Autobiography is not important. Authenticity is important. The writer must fire herself through the text, be the molten stuff that welds together disparate elements. I believe there is always exposure, vulnerability, in the writing process, which is not to say it is either confessional or memoir. Simply, it is real.

No one can ever say Jeannette Winterson lacks authorial chops. Self-aware aphoristic ones. That is a beautiful distillation of the purpose of becoming an author.

Atlas, he of the weight of the world on his shoulders, had a mother. She was Earth, Gaia, THE Mother. His Titanic self was born of her union with Poseidon, the Sea, her complement in this Universe of Elements called Air, Fire, Water, and Earth. (Not for the Greeks the effete Orientalism of including Wood or Metal! They spring from Earth, are held within her potentialities.)
Earth was always strange and new to herself. She never anticipated what she would do next. She never guessed the coming wonder. She loved the risk, the randomness, the lottery probability of a winner. We forget, but she never did, that what we take for granted is the success story. The failures have disappeared. This planet that seems so obvious and inevitable is the jackpot.

As we're learning better and better every day. Over 4000 "exoplanets" (humans and their deep-seated need to discriminate!) later, we still have found no other planet truly capable of bringing forth Life as we know it. Permaybehaps because those other Mothers don't have mates:
She loved {the Waters} because he showed her to herself.

Or the *right* mates, anyway. She's unique, our Gaia, and we...
...no, not now.

Atlas the Titan rebels against his younger, prettier siblings the Olympians because he didn't want them telling him what to do. His Garden of Eden was Atlantis, the eternally shining and perfect past that every generation of humanity is certain was without problems or cares, everyone always got along, love and respect were common as pig tracks, and Gaia filled our bellies with all her bounty unstintingly.

Snort.

So Atlas pursued his war against the Olympians on the flimsiest of pretexts for both sides:
My daughters {the Hesperides} had been secretly eating the sacred fruit. Who could blame them, the tree, sweet-scented and heavy, and the grass underneath it wet with evening dew? Their feet were bare and their mouths were eager. They are girls after all.
I did not see the harm myself, but the gods are jealous of their belongings.

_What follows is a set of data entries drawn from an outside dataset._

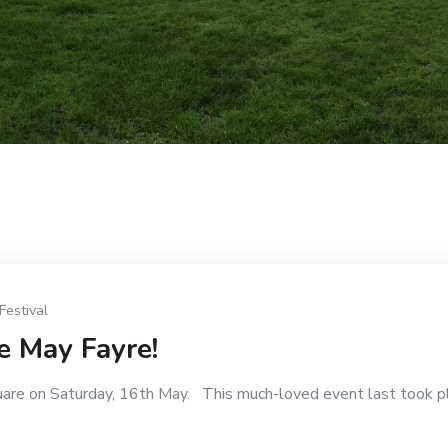
Festival
e May Fayre!
uare on Saturday, 16th May. This much-loved event last took p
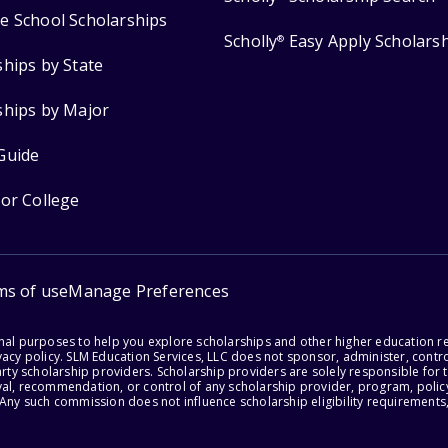
e School Scholarships
Scholly
Easy Apply Scholars
®
ships by State
ships by Major
Guide
for College
ms of use
Manage Preferences
onal purposes to help you explore scholarships and other higher education r
acy policy. SLM Education Services, LLC does not sponsor, administer, control
party scholarship providers. Scholarship providers are solely responsible fo
val, recommendation, or control of any scholarship provider, program, policy
 Any such commission does not influence scholarship eligibility requirements,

Zeus and Company prevail in the ensuing war over trivialities, this "we don't like you so we're taking away your stuff because we like doing AND having that." (It's hard for me to read this myth without thinking the Greeks were busy explaining slavery to themselves.) In his "guilt" and its ensuing punishment, Atlas is condemned forever and always to carry the weight of the world on his shoulders as Olympian punishment for the egregious individualistic desire for freedom he went to war to secure:
I bent my back and braced my right leg, kneeling with my left. I bowed my head and held my hands, palms up, almost like surrender. I suppose it was surrender. Who is strong enough to escape their fate? Who can avoid what they must become?

And that's the crux of the matter. Atlas accepts his punishment and assumes his burden Because.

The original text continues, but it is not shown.